======== EXTRACTED ENTRIES

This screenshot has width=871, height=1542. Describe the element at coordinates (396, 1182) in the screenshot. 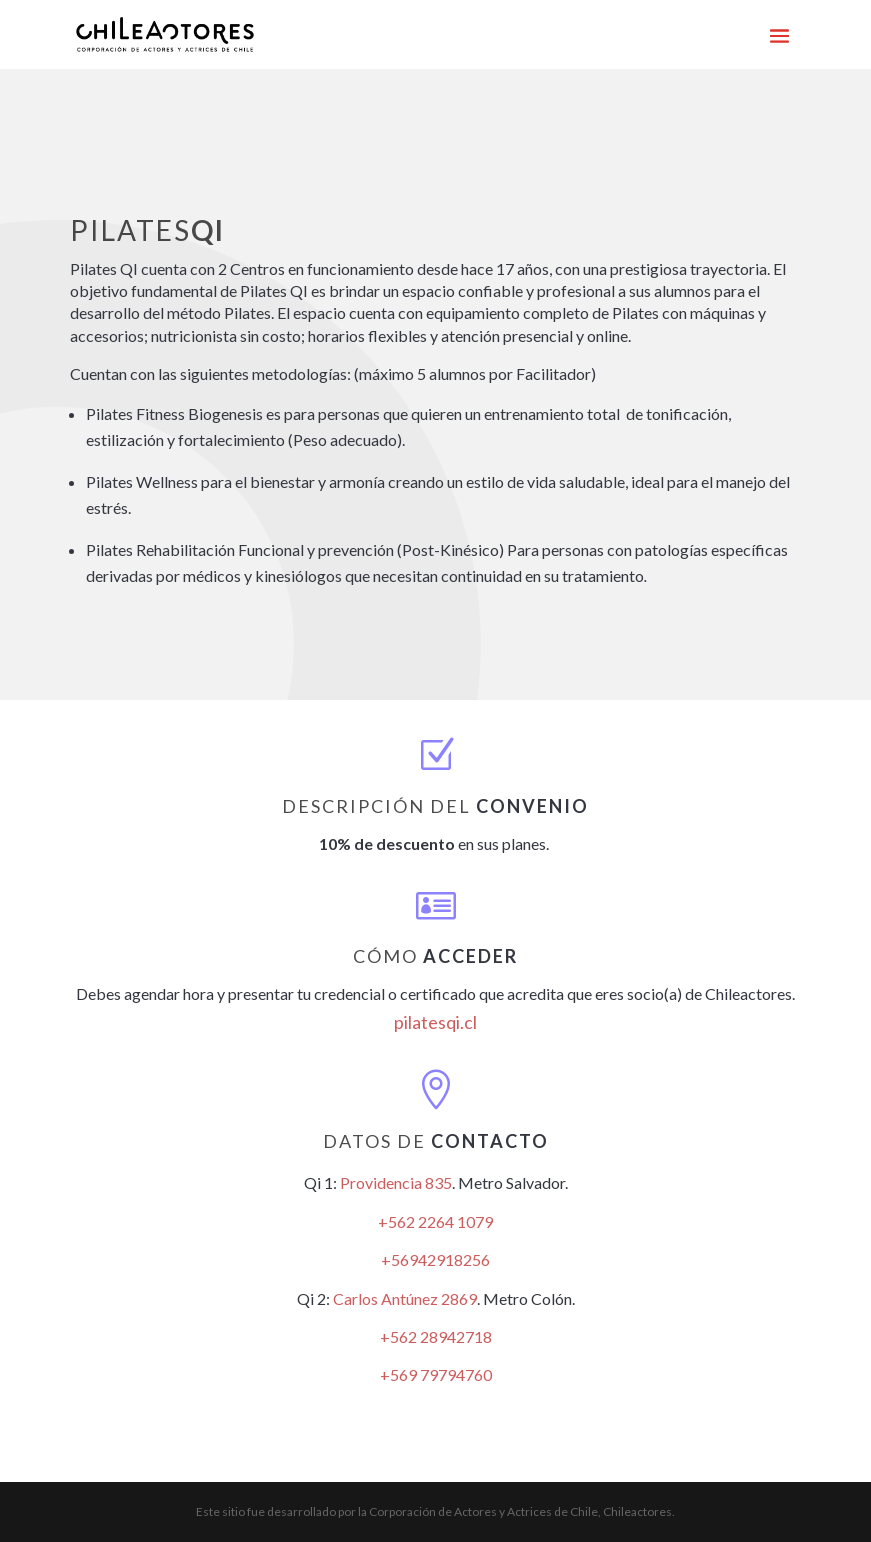

I see `Providencia 835` at that location.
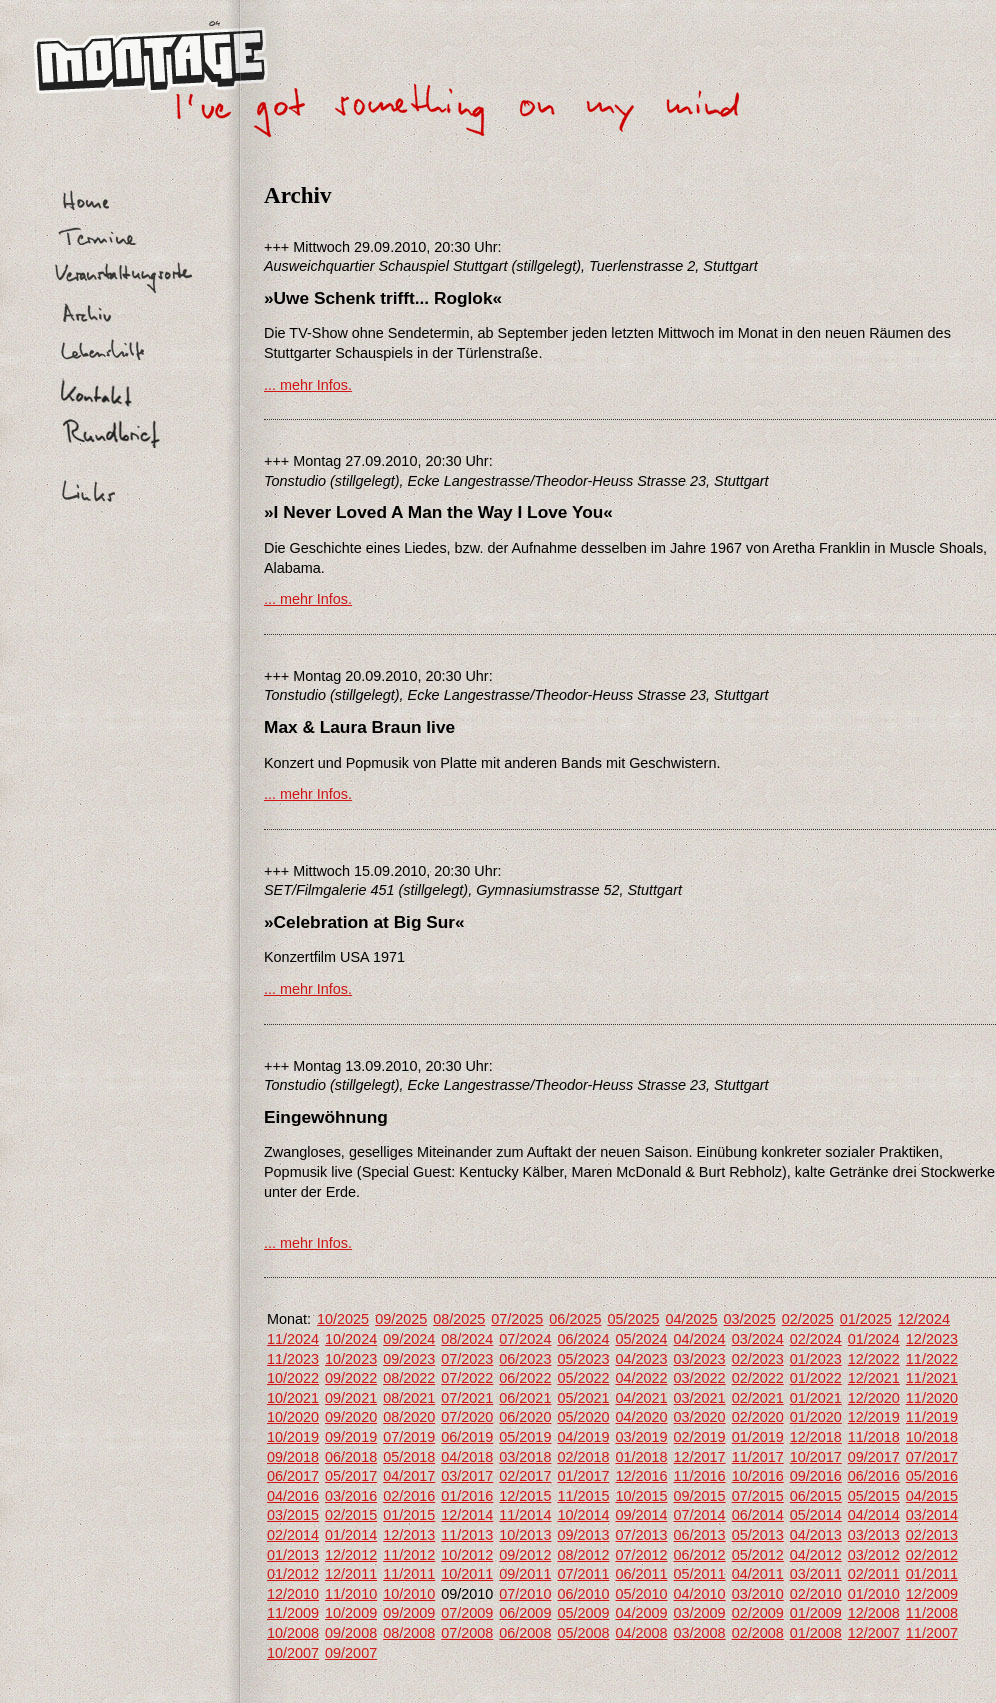 The height and width of the screenshot is (1703, 996). Describe the element at coordinates (700, 1457) in the screenshot. I see `12/2017` at that location.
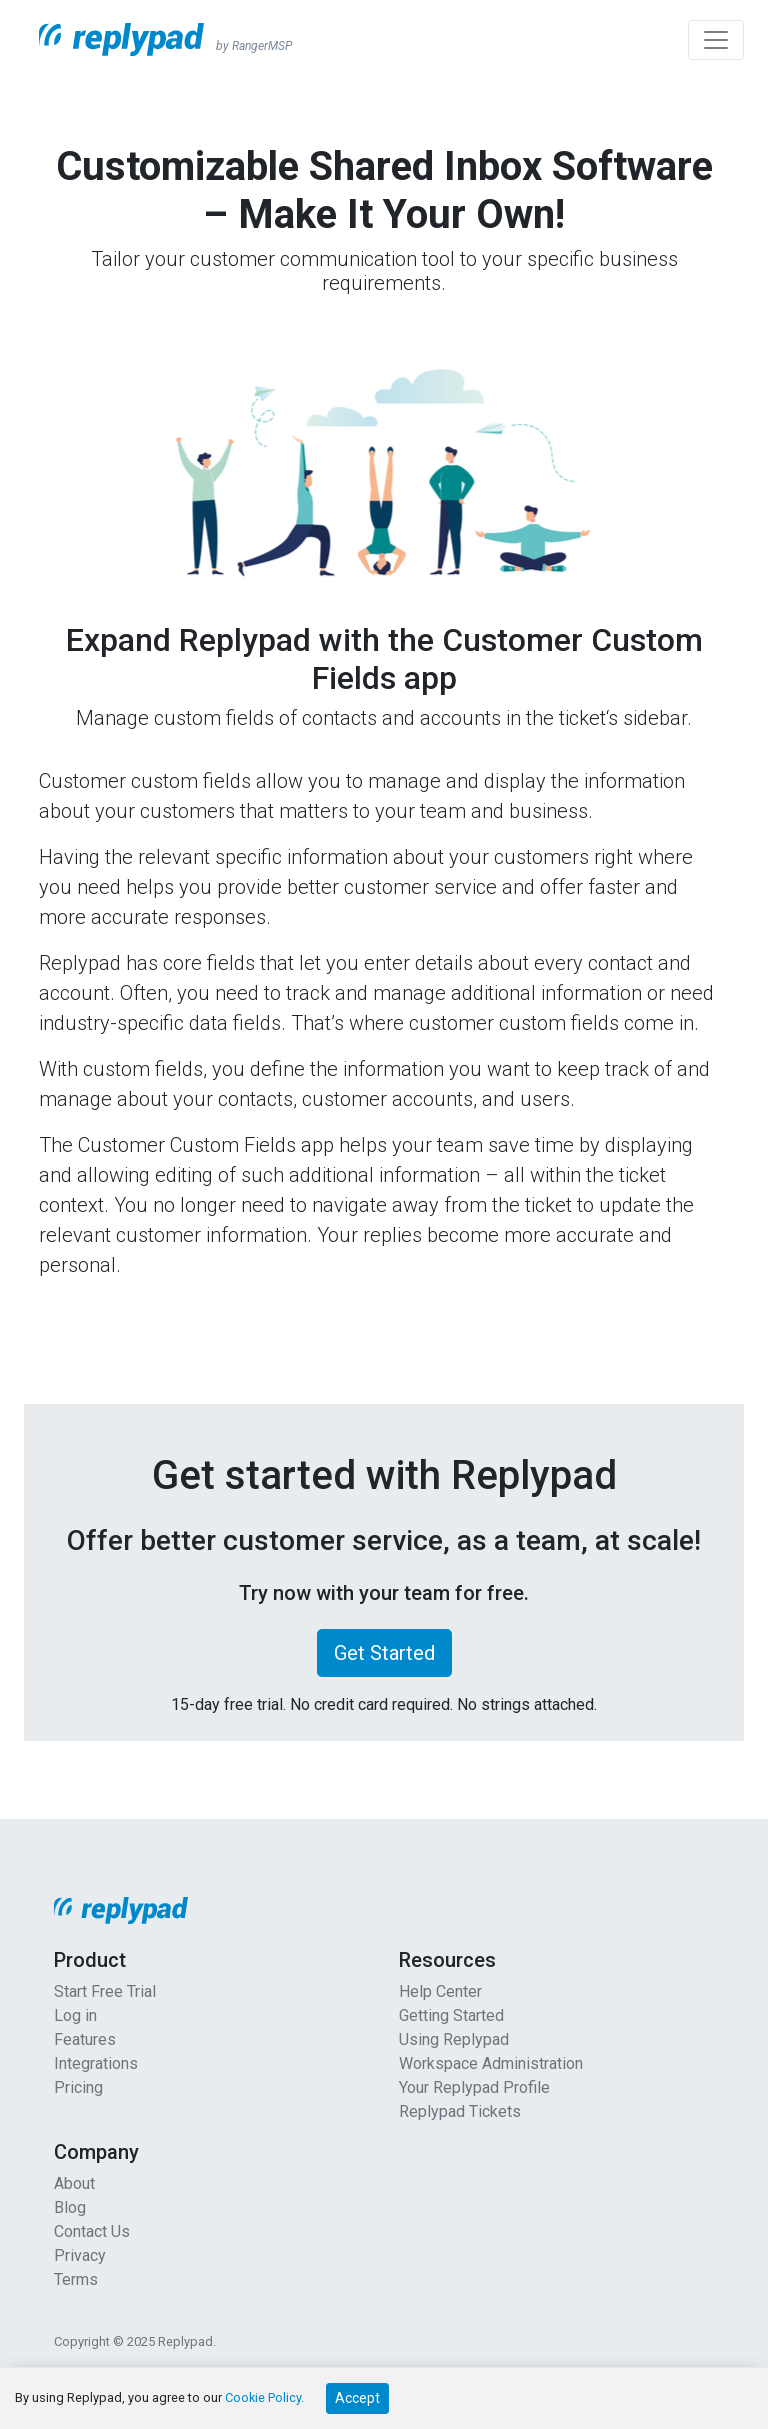 Image resolution: width=768 pixels, height=2429 pixels. What do you see at coordinates (474, 2087) in the screenshot?
I see `Your Replypad Profile` at bounding box center [474, 2087].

================

### YOUR GOAL
What is needed is every entry written out word for word, with no pictures.

### RESPONSE AREA
This screenshot has width=871, height=1542. Describe the element at coordinates (396, 1182) in the screenshot. 

I see `Providencia 835` at that location.
 The height and width of the screenshot is (1703, 996). Describe the element at coordinates (700, 1457) in the screenshot. I see `12/2017` at that location.
 Image resolution: width=768 pixels, height=2429 pixels. What do you see at coordinates (474, 2087) in the screenshot?
I see `Your Replypad Profile` at bounding box center [474, 2087].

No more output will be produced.